Inhibition of fibulin-3 ameliorates periodontal inflammation through reducing M1 macrophage polarization via EGFR/PI3K/AKT pathway

This study aimed to evaluate the role of fibulin-3 (FBLN3) in macrophage polarization, its mechanism, and its effect on periodontitis. We conducted studies on periodontitis using both clinical samples and ligature-induced mouse periodontitis model. The inflammatory state was assessed using microcomputed tomography, hematoxylin and eosin staining, immunohistochemical staining, and immunofluorescence staining. In vitro, bone marrow-derived macrophages, and RAW 264.7 macrophages were treated with lipopolysaccharide (LPS) and interleukin (IL)-4 to induce polarization. The role of FBLN3 in macrophage polarization was investigated using overexpression plasmids or siRNAs. Furthermore, local injection of adeno-associated virus was employed to suppress FBLN3 expression in periodontal tissues. FBLN3 levels were greater in periodontitis tissues. FBLN3 promoted M1 polarization and suppressed M2 polarization in macrophages. The overexpression of FBLN3 promoted M1 polarization via the EGFR/PI3K/AKT signaling pathway, an effect that the epidermal growth factor receptor (EGFR) inhibitor PD153035 reversed.
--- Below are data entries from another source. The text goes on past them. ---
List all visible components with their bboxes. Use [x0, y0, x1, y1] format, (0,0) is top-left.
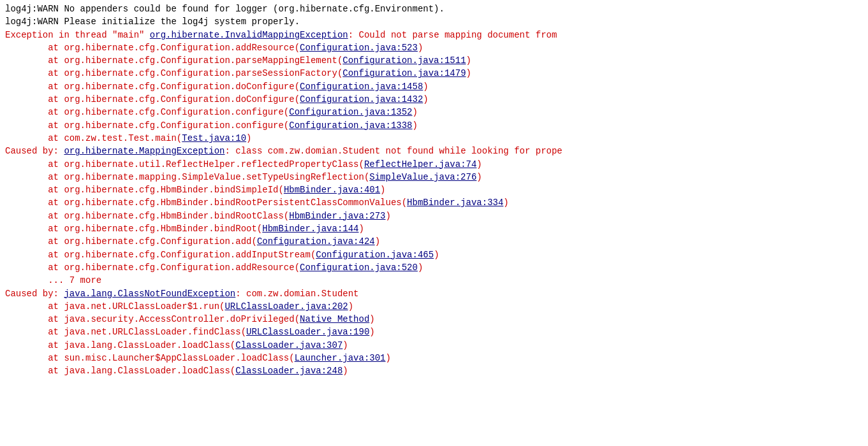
console-line: at org.hibernate.util.ReflectHelper.refl…	[5, 158, 863, 171]
console-line: at org.hibernate.cfg.Configuration.addRe…	[5, 41, 863, 54]
caused-by-link[interactable]: java.lang.ClassNotFoundException	[64, 289, 235, 299]
console-line: at org.hibernate.cfg.HbmBinder.bindRootC…	[5, 210, 863, 222]
console-line: at org.hibernate.cfg.Configuration.addIn…	[5, 248, 863, 261]
console-line: at org.hibernate.cfg.Configuration.confi…	[5, 106, 863, 119]
console-line: at java.security.AccessController.doPriv…	[5, 313, 863, 326]
console-output: log4j:WARN No appenders could be found f…	[0, 0, 868, 446]
console-line: at org.hibernate.cfg.Configuration.add(C…	[5, 235, 863, 248]
console-line: ... 7 more	[5, 274, 863, 287]
console-line: at org.hibernate.mapping.SimpleValue.set…	[5, 171, 863, 183]
console-line: at org.hibernate.cfg.Configuration.parse…	[5, 67, 863, 80]
console-line: at org.hibernate.cfg.Configuration.addRe…	[5, 261, 863, 274]
console-line: at org.hibernate.cfg.HbmBinder.bindRoot(…	[5, 222, 863, 235]
stack-link[interactable]: Launcher.java:301	[295, 353, 386, 363]
stack-link[interactable]: Configuration.java:1338	[289, 120, 412, 131]
console-line: log4j:WARN Please initialize the log4j s…	[5, 15, 863, 28]
stack-link[interactable]: Configuration.java:523	[300, 43, 418, 53]
stack-link[interactable]: Native Method	[300, 314, 369, 324]
stack-link[interactable]: ClassLoader.java:307	[235, 340, 342, 350]
console-line: at com.zw.test.Test.main(Test.java:10)	[5, 132, 863, 145]
console-line: at java.lang.ClassLoader.loadClass(Class…	[5, 339, 863, 352]
console-line: at java.lang.ClassLoader.loadClass(Class…	[5, 364, 863, 377]
console-line: at sun.misc.Launcher$AppClassLoader.load…	[5, 352, 863, 364]
console-line: Caused by: java.lang.ClassNotFoundExcept…	[5, 287, 863, 300]
stack-link[interactable]: HbmBinder.java:401	[284, 185, 380, 195]
console-line: at org.hibernate.cfg.Configuration.parse…	[5, 54, 863, 67]
stack-link[interactable]: Configuration.java:1479	[342, 68, 466, 78]
console-line: at org.hibernate.cfg.HbmBinder.bindRootP…	[5, 196, 863, 209]
stack-link[interactable]: HbmBinder.java:334	[407, 198, 503, 208]
stack-link[interactable]: Configuration.java:1432	[300, 94, 423, 104]
console-line: at java.net.URLClassLoader$1.run(URLClas…	[5, 300, 863, 313]
stack-link[interactable]: Configuration.java:424	[257, 236, 375, 247]
console-line: at org.hibernate.cfg.Configuration.doCon…	[5, 80, 863, 93]
stack-link[interactable]: Configuration.java:1352	[289, 107, 412, 117]
console-line: at java.net.URLClassLoader.findClass(URL…	[5, 326, 863, 338]
stack-link[interactable]: URLClassLoader.java:202	[224, 301, 348, 312]
stack-link[interactable]: SimpleValue.java:276	[369, 172, 476, 182]
stack-link[interactable]: Configuration.java:520	[300, 263, 418, 273]
stack-link[interactable]: Configuration.java:465	[316, 250, 434, 260]
stack-link[interactable]: URLClassLoader.java:190	[246, 327, 369, 337]
exception-link[interactable]: org.hibernate.InvalidMappingException	[150, 30, 348, 40]
console-line: log4j:WARN No appenders could be found f…	[5, 3, 863, 15]
stack-link[interactable]: HbmBinder.java:273	[289, 211, 385, 221]
stack-link[interactable]: ClassLoader.java:248	[235, 366, 342, 376]
console-line: at org.hibernate.cfg.Configuration.confi…	[5, 119, 863, 132]
stack-link[interactable]: Test.java:10	[182, 133, 246, 143]
stack-link[interactable]: Configuration.java:1458	[300, 82, 423, 92]
caused-by-link[interactable]: org.hibernate.MappingException	[64, 146, 224, 156]
stack-link[interactable]: ReflectHelper.java:74	[364, 159, 476, 169]
stack-link[interactable]: HbmBinder.java:144	[262, 224, 358, 234]
console-line: at org.hibernate.cfg.HbmBinder.bindSimpl…	[5, 183, 863, 196]
stack-link[interactable]: Configuration.java:1511	[342, 55, 466, 66]
console-line: Exception in thread "main" org.hibernate…	[5, 29, 863, 41]
console-line: at org.hibernate.cfg.Configuration.doCon…	[5, 93, 863, 106]
console-line: Caused by: org.hibernate.MappingExceptio…	[5, 145, 863, 157]
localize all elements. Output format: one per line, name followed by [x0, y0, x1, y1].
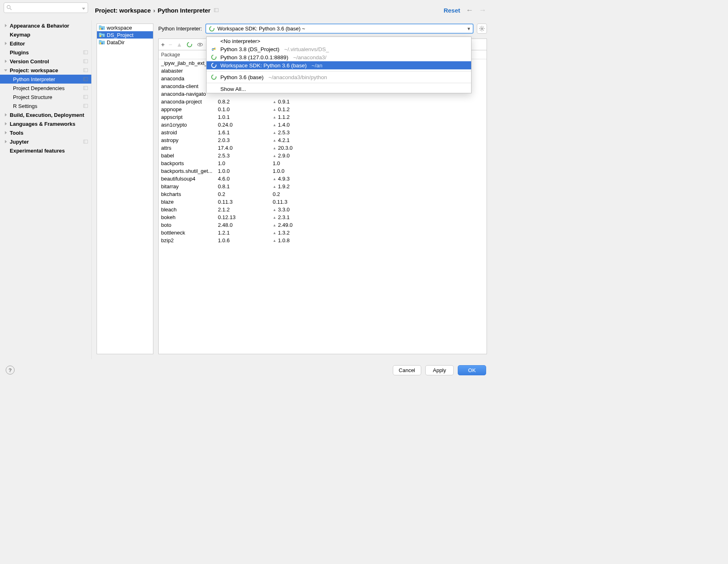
package-version: 1.0 [215, 159, 270, 167]
package-version: 0.24.0 [215, 121, 270, 129]
interpreter-dropdown[interactable]: <No interpreter> Python 3.8 (DS_Project)… [206, 37, 472, 93]
project-tree-item[interactable]: workspace [97, 24, 153, 31]
table-row[interactable]: bokeh0.12.13▲2.3.1 [159, 213, 487, 221]
pane-icon [83, 58, 88, 65]
package-version: 17.4.0 [215, 144, 270, 152]
table-row[interactable]: bleach2.1.2▲3.3.0 [159, 206, 487, 213]
upgrade-available-icon: ▲ [273, 100, 276, 104]
table-row[interactable]: astroid1.6.1▲2.5.3 [159, 129, 487, 136]
table-row[interactable]: babel2.5.3▲2.9.0 [159, 152, 487, 159]
package-version: 0.2 [215, 190, 270, 198]
package-version: 0.1.0 [215, 105, 270, 113]
show-early-button[interactable] [197, 41, 203, 48]
interpreter-settings-button[interactable] [477, 24, 487, 34]
table-row[interactable]: asn1crypto0.24.0▲1.4.0 [159, 121, 487, 129]
interpreter-selected-text: Workspace SDK: Python 3.6 (base) ~ [218, 26, 305, 32]
upgrade-available-icon: ▲ [273, 239, 276, 243]
sidebar-item[interactable]: Tools [0, 128, 91, 137]
upgrade-available-icon: ▲ [273, 208, 276, 212]
table-row[interactable]: bzip21.0.6▲1.0.8 [159, 237, 487, 244]
package-version: 0.8.1 [215, 183, 270, 190]
upgrade-package-button[interactable]: ▲ [177, 41, 183, 48]
table-row[interactable]: backports1.01.0 [159, 159, 487, 167]
sidebar-item[interactable]: Python Interpreter [0, 75, 91, 84]
cancel-button[interactable]: Cancel [393, 365, 421, 375]
conda-ring-icon[interactable] [186, 41, 193, 48]
expand-icon [3, 139, 8, 144]
sidebar-item-label: Keymap [10, 32, 30, 38]
sidebar-item[interactable]: Build, Execution, Deployment [0, 110, 91, 119]
sidebar-item[interactable]: Appearance & Behavior [0, 21, 91, 30]
table-row[interactable]: appnope0.1.0▲0.1.2 [159, 105, 487, 113]
ring-icon [211, 54, 217, 60]
sidebar-item[interactable]: Languages & Frameworks [0, 119, 91, 128]
back-button[interactable]: ← [466, 6, 473, 15]
sidebar-item[interactable]: Jupyter [0, 137, 91, 146]
table-row[interactable]: beautifulsoup44.6.0▲4.9.3 [159, 175, 487, 183]
sidebar-item[interactable]: Project: workspace [0, 66, 91, 75]
dropdown-item[interactable]: Python 3.6 (base)~/anaconda3/bin/python [207, 73, 471, 81]
reset-link[interactable]: Reset [444, 7, 460, 14]
dropdown-item[interactable]: Python 3.8 (DS_Project)~/.virtualenvs/DS… [207, 45, 471, 53]
package-latest: ▲0.1.2 [270, 105, 487, 113]
package-version: 0.8.2 [215, 98, 270, 105]
package-version: 1.6.1 [215, 129, 270, 136]
sidebar-item-label: Project Structure [13, 94, 52, 100]
add-package-button[interactable]: + [161, 41, 165, 48]
table-row[interactable]: attrs17.4.0▲20.3.0 [159, 144, 487, 152]
project-tree-label: DS_Project [107, 32, 134, 38]
upgrade-available-icon: ▲ [273, 215, 276, 220]
sidebar-item[interactable]: Project Structure [0, 93, 91, 101]
dropdown-item[interactable]: Workspace SDK: Python 3.6 (base)~/an [207, 61, 471, 69]
search-field[interactable] [14, 3, 82, 13]
expand-icon [3, 68, 8, 73]
package-name: beautifulsoup4 [159, 175, 215, 183]
sidebar-item[interactable]: Editor [0, 39, 91, 48]
remove-package-button[interactable]: − [169, 41, 172, 48]
pane-icon [83, 103, 88, 109]
table-row[interactable]: boto2.48.0▲2.49.0 [159, 221, 487, 229]
svg-point-27 [481, 28, 482, 29]
table-row[interactable]: bottleneck1.2.1▲1.3.2 [159, 229, 487, 237]
table-row[interactable]: astropy2.0.3▲4.2.1 [159, 136, 487, 144]
project-tree-item[interactable]: DS_Project [97, 31, 153, 39]
package-version: 0.11.3 [215, 198, 270, 206]
pane-icon [83, 67, 88, 73]
interpreter-select[interactable]: Workspace SDK: Python 3.6 (base) ~ ▾ [205, 24, 474, 34]
sidebar-item[interactable]: Plugins [0, 48, 91, 57]
package-name: bleach [159, 206, 215, 213]
sidebar-item-label: Editor [10, 41, 25, 47]
table-row[interactable]: appscript1.0.1▲1.1.2 [159, 113, 487, 121]
chevron-down-icon: ▾ [467, 26, 470, 32]
package-name: babel [159, 152, 215, 159]
package-name: bokeh [159, 213, 215, 221]
sidebar-item[interactable]: R Settings [0, 101, 91, 110]
upgrade-available-icon: ▲ [273, 146, 276, 150]
package-name: astropy [159, 136, 215, 144]
table-row[interactable]: bkcharts0.20.2 [159, 190, 487, 198]
package-latest: ▲1.1.2 [270, 113, 487, 121]
dropdown-no-interpreter[interactable]: <No interpreter> [207, 37, 471, 45]
dropdown-item[interactable]: Show All... [207, 85, 471, 93]
upgrade-available-icon: ▲ [273, 231, 276, 235]
sidebar-item[interactable]: Version Control [0, 57, 91, 66]
package-version: 1.0.1 [215, 113, 270, 121]
search-input-wrap[interactable] [4, 2, 88, 13]
sidebar-item[interactable]: Experimental features [0, 146, 91, 155]
dropdown-item[interactable]: Python 3.8 (127.0.0.1:8889)~/anaconda3/ [207, 53, 471, 61]
table-row[interactable]: blaze0.11.30.11.3 [159, 198, 487, 206]
ok-button[interactable]: OK [458, 365, 486, 375]
dropdown-item-label: Python 3.8 (DS_Project) [220, 46, 280, 52]
forward-button[interactable]: → [479, 6, 486, 15]
search-dropdown-icon[interactable] [82, 5, 85, 11]
project-tree-item[interactable]: DataDir [97, 39, 153, 46]
help-button[interactable]: ? [6, 366, 15, 375]
table-row[interactable]: anaconda-project0.8.2▲0.9.1 [159, 98, 487, 105]
apply-button[interactable]: Apply [425, 365, 454, 375]
svg-point-37 [212, 63, 216, 68]
table-row[interactable]: bitarray0.8.1▲1.9.2 [159, 183, 487, 190]
sidebar-item[interactable]: Keymap [0, 30, 91, 39]
sidebar-item[interactable]: Project Dependencies [0, 84, 91, 93]
breadcrumb-sep: › [153, 7, 155, 14]
table-row[interactable]: backports.shutil_get...1.0.01.0.0 [159, 167, 487, 175]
Suppressing FBLN3 expression improved periodontal inflammation and reduced alveolar bone loss in periodontitis. FBLN3 suppression can mitigate periodontitis by decreasing the M1 macrophage ratio. FBLN3 regulates M1 macrophage polarization through the EGFR/PI3K/AKT signaling pathway. Disruption in the collaboration between extracellular matrix (ECM) and immune system is a significant pathology in periodontitis. Macrophages are a crucial part of the immune system and have unique functions, such as polarization. Fibulin-3, an ECM protein, may play a vital role in this dynamic interplay. Fibulin-3 expression is elevated in periodontitis and is closely related to immune cell function. Inhibiting fibulin-3 can alleviate periodontitis by reducing infiltration of immune cells and M1 macrophage ratio. Furthermore, fibulin-3 promoted macrophage M1 polarization by activating the PI3K/AKT signaling pathway through EGFR binding. Our findings offer a clinically relevant rationale for immune response modulation through fibulin-3.